Author : Gerald Horne
Publisher : University of Hawaii Press
Page : 473 pages
File Size : 18,62 MB
Release : 2011-07-31
Category : History
ISBN : 0824860217
Powerful labor movements played a critical role in shaping modern Hawaii, beginning in the 1930s, when International Longshore and Warehousemen’s Union (ILWU) representatives were dispatched to the islands to organize plantation and dock laborers. They were stunned by the feudal conditions they found in Hawaii, where the majority of workers—Hawaiian, Japanese, Chinese, and Filipino in origin—were routinely subjected to repression and racism at the hands of white bosses. The wartime civil liberties crackdown brought union organizing to a halt; but as the war wound down, Hawaii workers’ frustrations boiled over, leading to an explosive success in the forming of unions. During the 1950s, just as the ILWU began a series of successful strikes and organizing drives, the union came under McCarthyite attacks and persecution.
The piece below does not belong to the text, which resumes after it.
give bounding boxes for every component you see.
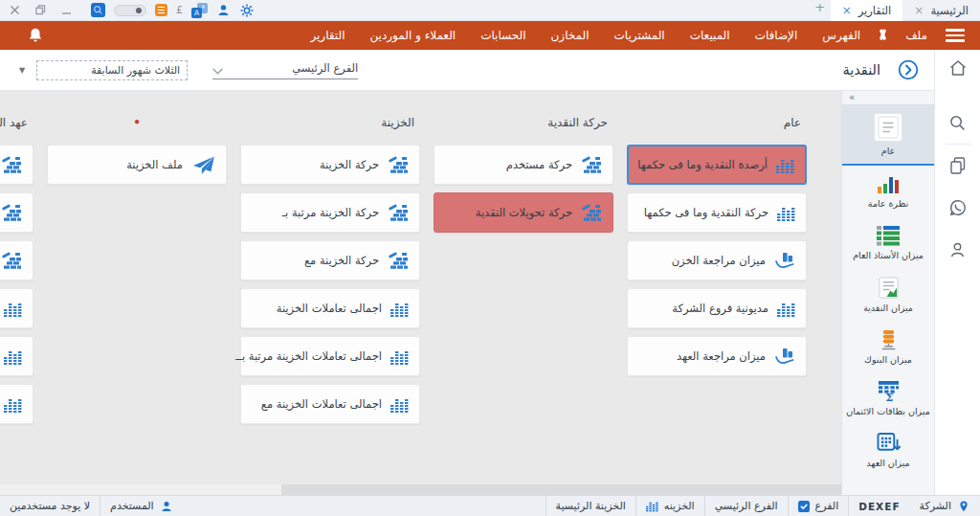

In the midst of these allegations, Hawaii’s bid for statehood was being challenged by powerful voices in Washington who claimed that admitting Hawaii to the union would be tantamount to giving the Kremlin two votes in the U.S. Senate, while Jim Crow advocates worried that Hawaii’s representatives would be enthusiastic supporters of pro–civil rights legislation. Hawaii’s extensive social welfare system and the continuing power of unions to shape the state politically are a direct result of those troubled times. Based on exhaustive archival research in Hawaii, California, Washington, and elsewhere, Gerald Horne’s gripping story of Hawaii workers’ struggle to unionize reads like a suspense novel as it details for the first time how radicalism and racism helped shape Hawaii in the twentieth century.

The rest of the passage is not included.